> **RECORDS**:
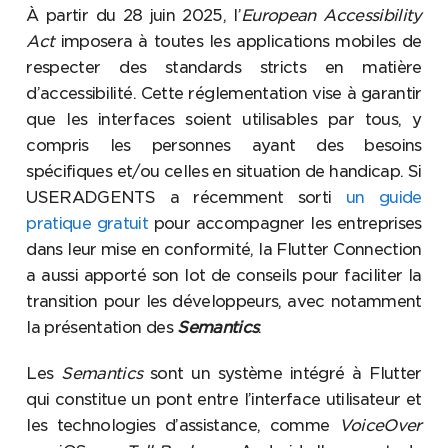
À partir du 28 juin 2025, l’
European Accessibility
Act
imposera à toutes les applications mobiles de
respecter des standards stricts en matière
d’accessibilité. Cette réglementation vise à garantir
que les interfaces soient utilisables par tous, y
compris les personnes ayant des besoins
spécifiques et/ou celles en situation de handicap. Si
USERADGENTS a récemment sorti
un guide
pratique gratuit
pour accompagner les entreprises
dans leur mise en conformité, la Flutter Connection
a aussi apporté son lot de conseils pour faciliter la
transition pour les développeurs, avec notamment
la présentation des
Semantics
.
Les
Semantics
sont un système intégré à Flutter
qui constitue un pont entre l’interface utilisateur et
les technologies d’assistance, comme
VoiceOver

> **WHAT THIS TASK INVOLVES**: Could you work out how many lines above contain the string "Flutter"? Only the number should be given.

> **TASK OUTPUT**: 2